Your answer must match the records word for word and contain no pictures.

◆ Raw data:
★ ★ ★ ★ ★ ★ ★
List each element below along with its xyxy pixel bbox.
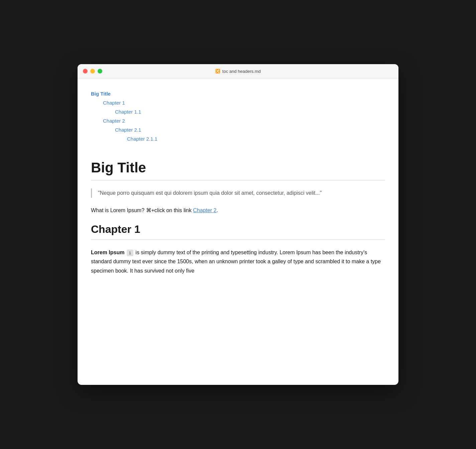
big-title-heading: Big Title: [91, 159, 385, 176]
lorem-ipsum-bold: Lorem Ipsum: [91, 250, 124, 255]
toc-chapter211[interactable]: Chapter 2.1.1: [127, 134, 385, 143]
title-divider: [91, 180, 385, 180]
chapter1-heading: Chapter 1: [91, 223, 385, 236]
traffic-lights: [83, 69, 102, 73]
chapter1-body-text: is simply dummy text of the printing and…: [91, 250, 381, 273]
close-button[interactable]: [83, 69, 88, 73]
content-area: Big Title Chapter 1 Chapter 1.1 Chapter …: [78, 79, 398, 294]
lorem-intro-suffix: .: [217, 207, 218, 213]
table-of-contents: Big Title Chapter 1 Chapter 1.1 Chapter …: [91, 89, 385, 143]
blockquote-text: "Neque porro quisquam est qui dolorem ip…: [98, 190, 322, 196]
window: 🔀 toc and headers.md Big Title Chapter 1…: [78, 64, 398, 385]
toc-chapter2[interactable]: Chapter 2: [103, 116, 385, 125]
toc-chapter21[interactable]: Chapter 2.1: [115, 125, 385, 134]
titlebar-title: 🔀 toc and headers.md: [215, 69, 261, 74]
footnote-badge[interactable]: 1: [127, 250, 133, 256]
toc-chapter11[interactable]: Chapter 1.1: [115, 107, 385, 116]
toc-big-title[interactable]: Big Title: [91, 89, 385, 98]
toc-chapter1[interactable]: Chapter 1: [103, 98, 385, 107]
chapter1-body: Lorem Ipsum 1 is simply dummy text of th…: [91, 248, 385, 275]
lorem-intro-prefix: What is Lorem Ipsum? ⌘+click on this lin…: [91, 207, 193, 213]
titlebar: 🔀 toc and headers.md: [78, 64, 398, 79]
maximize-button[interactable]: [98, 69, 102, 73]
blockquote: "Neque porro quisquam est qui dolorem ip…: [91, 188, 385, 197]
minimize-button[interactable]: [90, 69, 95, 73]
lorem-intro: What is Lorem Ipsum? ⌘+click on this lin…: [91, 206, 385, 215]
chapter2-link[interactable]: Chapter 2: [193, 207, 216, 213]
titlebar-text: toc and headers.md: [222, 69, 261, 74]
file-icon: 🔀: [215, 69, 220, 73]
chapter1-divider: [91, 240, 385, 240]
★ ★ ★ ★ ★ ★ ★
◆ Reply to the exercise:
List each element below along with its xyxy pixel bbox.
big-title-heading: Big Title: [91, 159, 385, 176]
lorem-ipsum-bold: Lorem Ipsum: [91, 250, 124, 255]
toc-chapter211[interactable]: Chapter 2.1.1: [127, 134, 385, 143]
title-divider: [91, 180, 385, 180]
chapter1-heading: Chapter 1: [91, 223, 385, 236]
traffic-lights: [83, 69, 102, 73]
chapter1-body-text: is simply dummy text of the printing and…: [91, 250, 381, 273]
close-button[interactable]: [83, 69, 88, 73]
content-area: Big Title Chapter 1 Chapter 1.1 Chapter …: [78, 79, 398, 294]
lorem-intro-suffix: .: [217, 207, 218, 213]
table-of-contents: Big Title Chapter 1 Chapter 1.1 Chapter …: [91, 89, 385, 143]
blockquote-text: "Neque porro quisquam est qui dolorem ip…: [98, 190, 322, 196]
window: 🔀 toc and headers.md Big Title Chapter 1…: [78, 64, 398, 385]
toc-chapter2[interactable]: Chapter 2: [103, 116, 385, 125]
toc-chapter21[interactable]: Chapter 2.1: [115, 125, 385, 134]
titlebar-title: 🔀 toc and headers.md: [215, 69, 261, 74]
footnote-badge[interactable]: 1: [127, 250, 133, 256]
toc-chapter11[interactable]: Chapter 1.1: [115, 107, 385, 116]
toc-big-title[interactable]: Big Title: [91, 89, 385, 98]
toc-chapter1[interactable]: Chapter 1: [103, 98, 385, 107]
chapter1-body: Lorem Ipsum 1 is simply dummy text of th…: [91, 248, 385, 275]
lorem-intro-prefix: What is Lorem Ipsum? ⌘+click on this lin…: [91, 207, 193, 213]
titlebar: 🔀 toc and headers.md: [78, 64, 398, 79]
maximize-button[interactable]: [98, 69, 102, 73]
blockquote: "Neque porro quisquam est qui dolorem ip…: [91, 188, 385, 197]
minimize-button[interactable]: [90, 69, 95, 73]
lorem-intro: What is Lorem Ipsum? ⌘+click on this lin…: [91, 206, 385, 215]
chapter2-link[interactable]: Chapter 2: [193, 207, 216, 213]
titlebar-text: toc and headers.md: [222, 69, 261, 74]
file-icon: 🔀: [215, 69, 220, 73]
chapter1-divider: [91, 240, 385, 240]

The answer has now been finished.